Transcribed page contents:
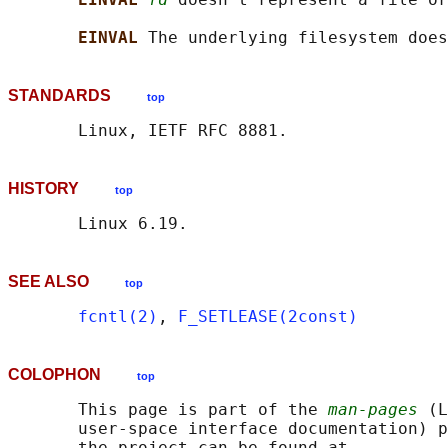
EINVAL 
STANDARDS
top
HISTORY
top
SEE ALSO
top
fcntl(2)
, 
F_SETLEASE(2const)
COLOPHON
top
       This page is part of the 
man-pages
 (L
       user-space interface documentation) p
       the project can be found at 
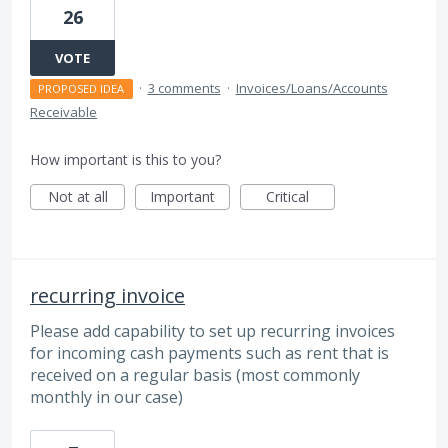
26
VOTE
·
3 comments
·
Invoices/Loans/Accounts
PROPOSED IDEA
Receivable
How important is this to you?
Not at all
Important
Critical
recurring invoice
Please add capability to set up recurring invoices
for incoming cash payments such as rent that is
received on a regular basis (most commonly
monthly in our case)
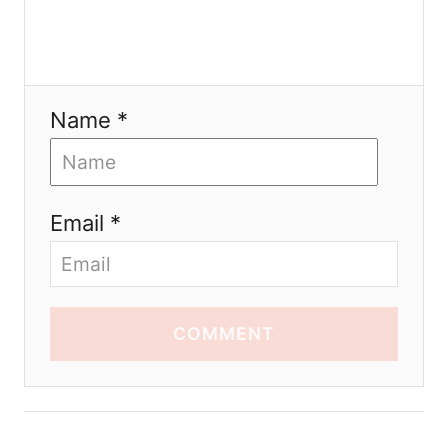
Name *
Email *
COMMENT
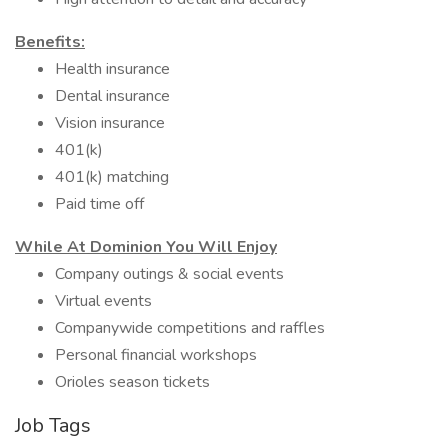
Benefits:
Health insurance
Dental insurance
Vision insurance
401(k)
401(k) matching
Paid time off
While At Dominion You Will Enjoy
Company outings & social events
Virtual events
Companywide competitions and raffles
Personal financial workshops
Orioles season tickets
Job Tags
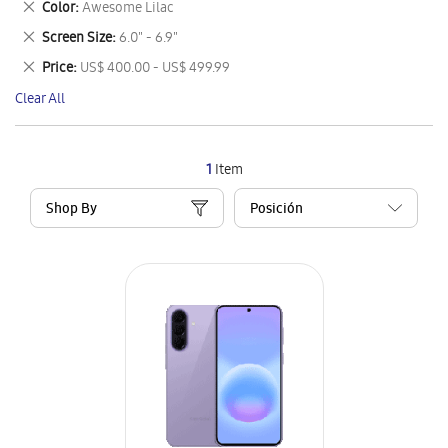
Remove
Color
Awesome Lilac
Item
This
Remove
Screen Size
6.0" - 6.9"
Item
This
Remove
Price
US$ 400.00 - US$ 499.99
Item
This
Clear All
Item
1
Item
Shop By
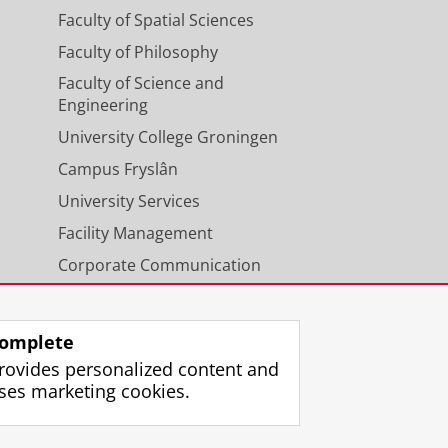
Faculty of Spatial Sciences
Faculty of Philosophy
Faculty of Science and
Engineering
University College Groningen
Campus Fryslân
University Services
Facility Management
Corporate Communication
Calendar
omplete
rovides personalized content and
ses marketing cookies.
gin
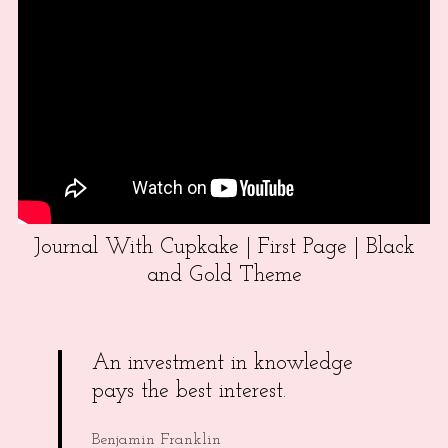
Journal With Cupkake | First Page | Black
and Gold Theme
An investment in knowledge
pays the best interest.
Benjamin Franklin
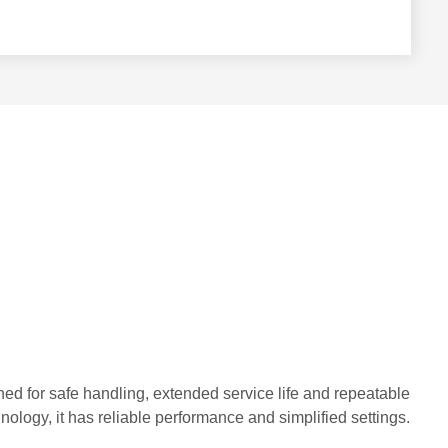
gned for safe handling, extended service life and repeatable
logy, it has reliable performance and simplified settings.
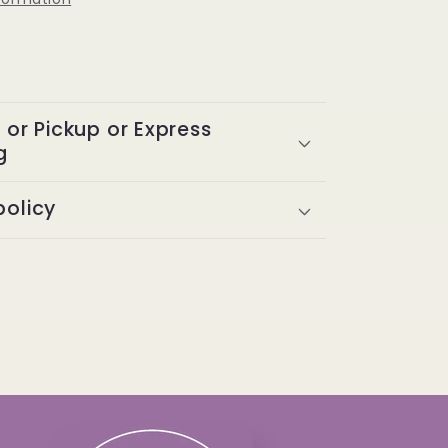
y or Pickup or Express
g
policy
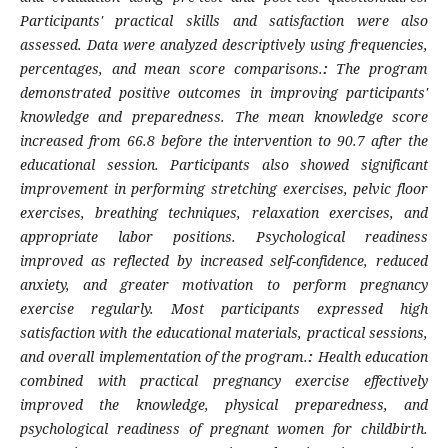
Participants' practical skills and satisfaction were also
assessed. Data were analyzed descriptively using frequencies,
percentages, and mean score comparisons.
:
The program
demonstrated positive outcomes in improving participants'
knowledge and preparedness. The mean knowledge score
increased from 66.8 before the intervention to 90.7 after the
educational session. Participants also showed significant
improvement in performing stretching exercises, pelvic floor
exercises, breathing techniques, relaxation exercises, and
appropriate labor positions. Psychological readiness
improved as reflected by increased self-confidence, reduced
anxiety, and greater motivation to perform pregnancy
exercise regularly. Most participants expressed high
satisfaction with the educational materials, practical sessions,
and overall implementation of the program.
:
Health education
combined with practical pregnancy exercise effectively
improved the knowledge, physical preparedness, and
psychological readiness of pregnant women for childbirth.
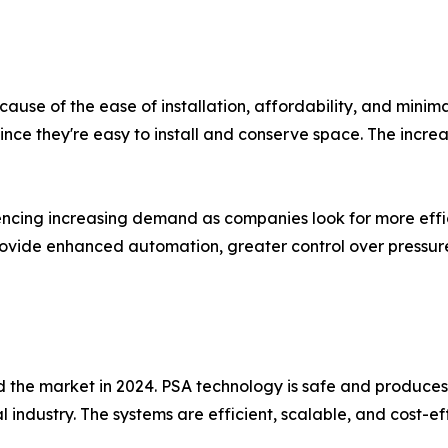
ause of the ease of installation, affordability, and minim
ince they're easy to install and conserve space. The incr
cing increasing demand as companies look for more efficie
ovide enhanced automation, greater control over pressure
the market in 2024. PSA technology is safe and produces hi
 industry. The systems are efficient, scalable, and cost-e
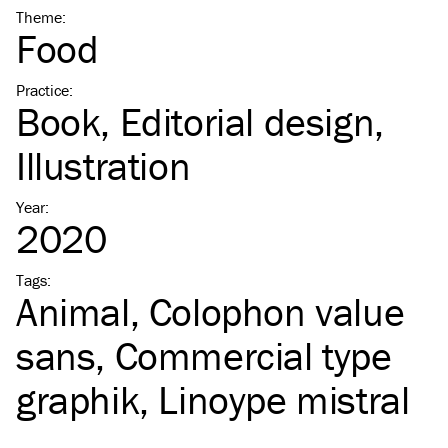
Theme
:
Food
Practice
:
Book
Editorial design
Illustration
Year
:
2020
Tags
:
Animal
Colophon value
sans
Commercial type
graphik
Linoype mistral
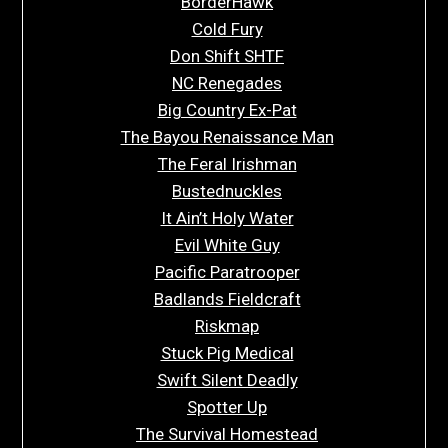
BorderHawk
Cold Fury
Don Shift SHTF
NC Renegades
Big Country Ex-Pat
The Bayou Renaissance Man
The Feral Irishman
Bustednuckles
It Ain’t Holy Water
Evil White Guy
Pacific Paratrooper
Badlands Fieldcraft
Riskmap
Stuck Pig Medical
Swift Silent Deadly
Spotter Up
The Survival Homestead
==
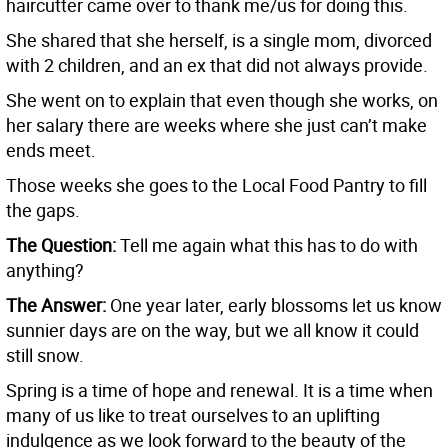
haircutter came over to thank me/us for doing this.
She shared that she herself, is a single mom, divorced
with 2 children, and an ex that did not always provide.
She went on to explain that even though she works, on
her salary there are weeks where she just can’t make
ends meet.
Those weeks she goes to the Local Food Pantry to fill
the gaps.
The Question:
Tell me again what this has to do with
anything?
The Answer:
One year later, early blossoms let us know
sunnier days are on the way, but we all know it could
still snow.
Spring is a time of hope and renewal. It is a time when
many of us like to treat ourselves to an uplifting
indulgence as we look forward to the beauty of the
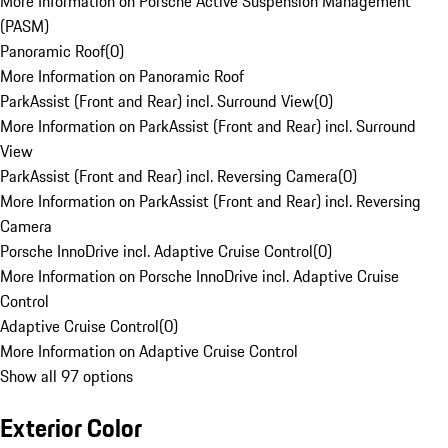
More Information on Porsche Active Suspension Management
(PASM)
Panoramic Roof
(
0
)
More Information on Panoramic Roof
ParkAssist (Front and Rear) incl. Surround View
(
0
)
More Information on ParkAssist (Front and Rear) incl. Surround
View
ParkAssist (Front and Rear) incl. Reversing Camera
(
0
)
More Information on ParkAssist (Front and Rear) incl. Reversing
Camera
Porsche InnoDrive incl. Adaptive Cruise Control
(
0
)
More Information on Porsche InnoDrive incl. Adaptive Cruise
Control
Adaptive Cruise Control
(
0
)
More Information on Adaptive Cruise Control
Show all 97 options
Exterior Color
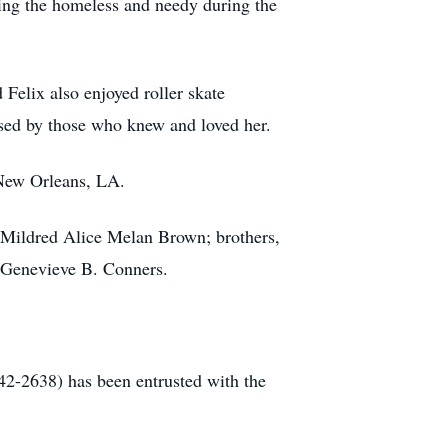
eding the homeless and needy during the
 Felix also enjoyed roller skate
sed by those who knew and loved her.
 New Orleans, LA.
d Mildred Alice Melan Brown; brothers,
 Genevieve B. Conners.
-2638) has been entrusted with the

__Assigned task__:
The lines to reproduce run from the one above containing "anxiety, and greater" through the one containing "The Survival Homestead". Copy them exactly and leave out all pictures.

__Completed exercise__:
anxiety, and greater motivation to perform pregnancy
exercise regularly. Most participants expressed high
satisfaction with the educational materials, practical sessions,
and overall implementation of the program.
:
Health education
combined with practical pregnancy exercise effectively
improved the knowledge, physical preparedness, and
psychological readiness of pregnant women for childbirth.
ause of the ease of installation, affordability, and minim
ince they're easy to install and conserve space. The incr
cing increasing demand as companies look for more efficie
ovide enhanced automation, greater control over pressure
the market in 2024. PSA technology is safe and produces hi
 industry. The systems are efficient, scalable, and cost-e
Theme
:
Food
Practice
:
Book
Editorial design
Illustration
Year
:
2020
Tags
:
Animal
Colophon value
sans
Commercial type
graphik
Linoype mistral
BorderHawk
Cold Fury
Don Shift SHTF
NC Renegades
Big Country Ex-Pat
The Bayou Renaissance Man
The Feral Irishman
Bustednuckles
It Ain’t Holy Water
Evil White Guy
Pacific Paratrooper
Badlands Fieldcraft
Riskmap
Stuck Pig Medical
Swift Silent Deadly
Spotter Up
The Survival Homestead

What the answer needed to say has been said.